2. Whether, on the facts and circumstances of the case, the Appellate Tribunal was justified in holding that only 1/4th and not the whole share of the value of goodwill of the firm has passes on to the accountable person ?'
2. The facts in so far as they are material for the determination of the above two questions are very few and may be briefly stated. The deceased Haji Latif Gani Kachhi made a gift of Rs. 40,000 to each of his three sons on May 19, 1955. This amount was handed over to the sons. Three days later, on May 22, 1955, his sons entered into a partnership with their father under a deed of partnership dated May 22, 1955, in respect of the business which till then the deceased was carrying on as a sole proprietor. As their capital contribution to the said partnership each of the sons brought in a sum of Rs. 40,000. The shares of the deceased and the three sons in the profits and loses of the said firm were equal, that is, four annas or 25 per cent. each. The deceased died on June 15, 1957. Out of the three sons the two respondents before us are the accountable persons.

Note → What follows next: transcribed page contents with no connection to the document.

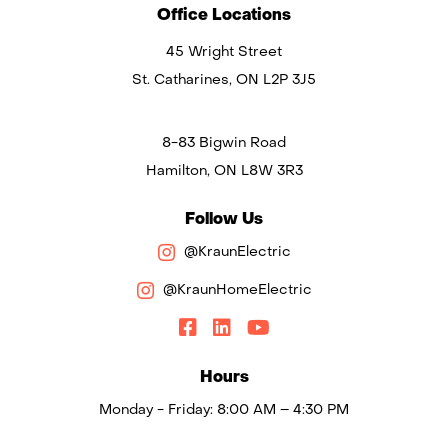
Office Locations
45 Wright Street
St. Catharines, ON L2P 3J5
8-83 Bigwin Road
Hamilton, ON L8W 3R3
Follow Us
@KraunElectric
@KraunHomeElectric
Hours
Monday - Friday: 8:00 AM – 4:30 PM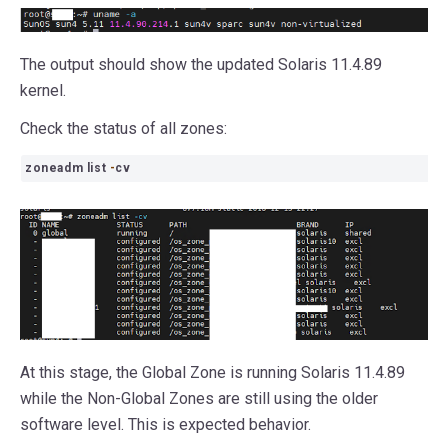
The output should show the updated Solaris 11.4.89
kernel.
Check the status of all zones:
zoneadm list
-
cv
At this stage, the Global Zone is running Solaris 11.4.89
while the Non-Global Zones are still using the older
software level. This is expected behavior.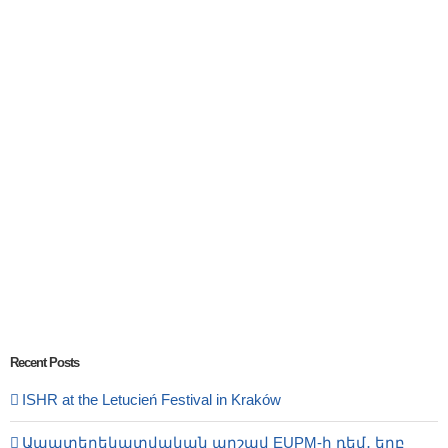
Recent Posts
ISHR at the Letucień Festival in Kraków
Ապատեղեկատվական արշավ EUPM-ի դեմ․ երբ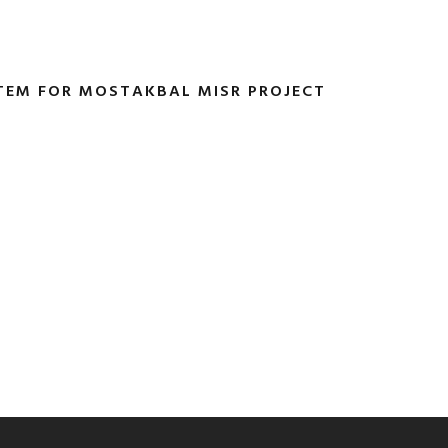
TEM FOR MOSTAKBAL MISR PROJECT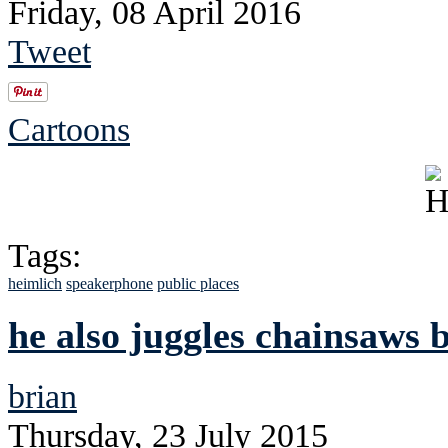
Friday, 08 April 2016
Tweet
Cartoons
Tags:
heimlich
speakerphone
public places
he also juggles chainsaws 
brian
Thursday, 23 July 2015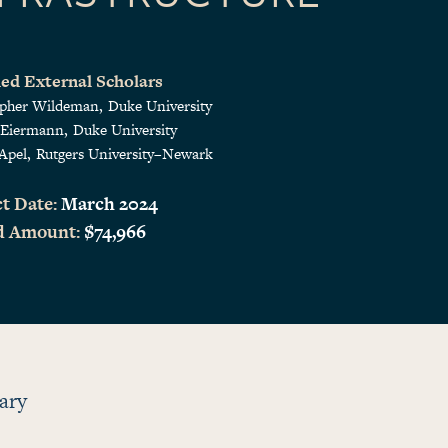
ed External Scholars
opher Wildeman
Duke University
 Eiermann
Duke University
Apel
Rutgers University–Newark
t Date:
March 2024
d Amount:
$74,966
ary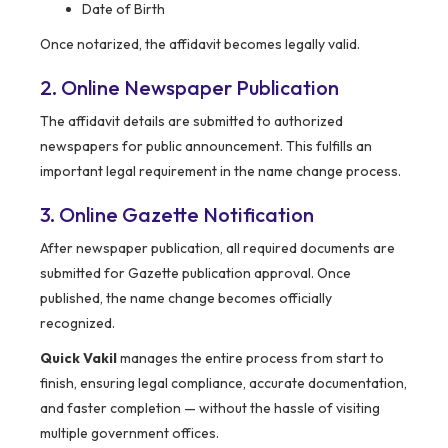
Date of Birth
Once notarized, the affidavit becomes legally valid.
2. Online Newspaper Publication
The affidavit details are submitted to authorized
newspapers for public announcement. This fulfills an
important legal requirement in the name change process.
3. Online Gazette Notification
After newspaper publication, all required documents are
submitted for Gazette publication approval. Once
published, the name change becomes officially
recognized.
Quick Vakil
manages the entire process from start to
finish, ensuring legal compliance, accurate documentation,
and faster completion — without the hassle of visiting
multiple government offices.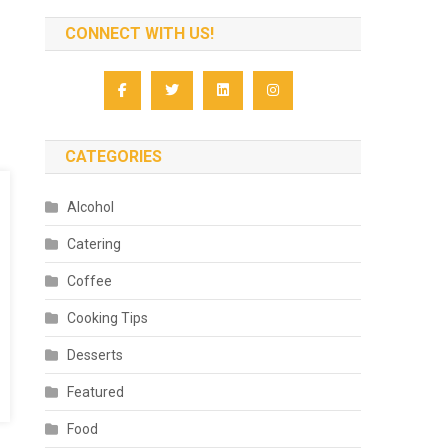
CONNECT WITH US!
CATEGORIES
Alcohol
Catering
Coffee
Cooking Tips
Desserts
Featured
Food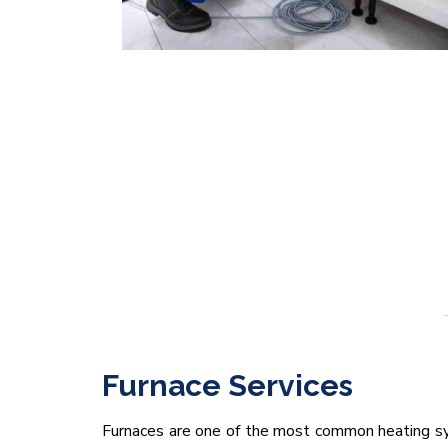
Furnace Services
Furnaces are one of the most common heating sy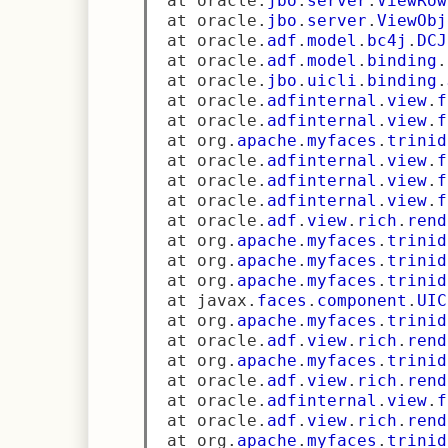
 at oracle
.
jbo
.
server
.
ViewRow
 at oracle
.
jbo
.
server
.
ViewObj
 at oracle
.
adf
.
model
.
bc4j
.
DCJ
 at oracle
.
adf
.
model
.
binding
.
 at oracle
.
jbo
.
uicli
.
binding
.
 at oracle
.
adfinternal
.
view
.
f
 at oracle
.
adfinternal
.
view
.
f
 at org
.
apache
.
myfaces
.
trinid
 at oracle
.
adfinternal
.
view
.
f
 at oracle
.
adfinternal
.
view
.
f
 at oracle
.
adfinternal
.
view
.
f
 at oracle
.
adf
.
view
.
rich
.
rend
 at org
.
apache
.
myfaces
.
trinid
 at org
.
apache
.
myfaces
.
trinid
 at org
.
apache
.
myfaces
.
trinid
 at javax
.
faces
.
component
.
UIC
 at org
.
apache
.
myfaces
.
trinid
 at oracle
.
adf
.
view
.
rich
.
rend
 at org
.
apache
.
myfaces
.
trinid
 at oracle
.
adf
.
view
.
rich
.
rend
 at oracle
.
adfinternal
.
view
.
f
 at oracle
.
adf
.
view
.
rich
.
rend
 at org
.
apache
.
myfaces
.
trinid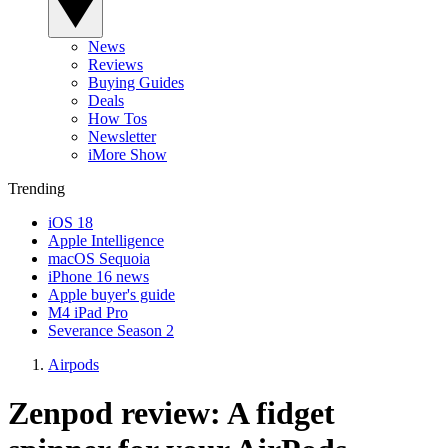
News
Reviews
Buying Guides
Deals
How Tos
Newsletter
iMore Show
Trending
iOS 18
Apple Intelligence
macOS Sequoia
iPhone 16 news
Apple buyer's guide
M4 iPad Pro
Severance Season 2
Airpods
Zenpod review: A fidget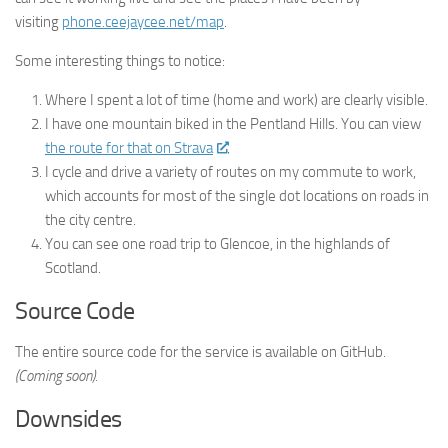
visiting
phone.ceejaycee.net/map
.
Some interesting things to notice:
Where I spent a lot of time (home and work) are clearly visible.
I have one mountain biked in the Pentland Hills. You can view
the route for that on Strava
.
I cycle and drive a variety of routes on my commute to work,
which accounts for most of the single dot locations on roads in
the city centre.
You can see one road trip to Glencoe, in the highlands of
Scotland.
Source Code
The entire source code for the service is available on GitHub.
(Coming soon).
Downsides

3. In his order of assessment to estate duty of the estate duty f the estate left by the deceased, the Deputy Controller of Estate Duty held that the deceased was not entirely excluded from the aggregate sum of Rs. 1,20,000 gifted by him to his three sons as aforesaid and he, therefore, included the said amount in the dutiable amount. He further held that the share of the goodwill of the three sons, namely, the three-fourths share of the goodwill, came out of the aforesaid sum gifted as mentioned above and, therefore, the value of the said three-fourths share should also be included in the dutiable amount in addition to the one-fourth share of the deceased in the goodwill. This order of the Deputy Controller was confirmed in appeal by the Appellate Controller. The Tribunal, however, held that s. 10 of the Act had no application to the case and deleted from the dutiable amount both the said aggregate sum of Rs. 1,20,000 as also the value of the three-fourths share in the goodwill of the firm.
4. So far as the first question is concerned, there is no dispute between the parties that in view of the judgment of a Division Bench of this High Court (Madon and Kania JJ.) in Khatijabai Abdulla Soomar v. CED : 124ITR160(Bom) , it must be held that the deceased was entirely excluded from the possession and enjoyment of the amounts which were gifted to his three sons and that the said s. 10 did not apply and the said sum of RS. 1,20,000 could not be included in the principal value of the estate of the deceased.
5. So far as the second question is concerned, since the deceased had not retained any possession or control or enjoyment in the said sum which were gifted, the findings of the taxing authorities, that the three-fourths share of the sons in the goodwill of the said firm was as a result of the said sum of Rs. 1,20,000 was a gift to which s. 10 of the Act was attracted, cannot be sustained. If, therefore, these amounts, as gifts to the said three sons, belonged and continue to belong absolutely to the sons and identical sums were brought in by them as their contribution to the partnership capital, they had become partners in their own right and their shares the goodwill of the firm could not be said to be property which passed on the death of the deceased. It may further be pointed out that at the time when the said partnership was formed the deceased was about 82 years old and he would most certainly require the time and energy of yonder partners if the business were to be carried on. It was on this ground that this High Court held in CED v. Kantilal Nemchand : 115ITR89(Bom) , that in such a case there was sufficient consideration for the father taking his son as a partner with a share in the business and even increasing his share later on.
6. In the result, we answer the two questions referred to us as follows :
Question No. 1 in the affirmative, that is, in favour of the accountable persons and against the department.
Question No. 2 in the affirmative, that is, in favour of the accountable persons and against the department.
7. The applicant will pay to the respondent the costs of this reference.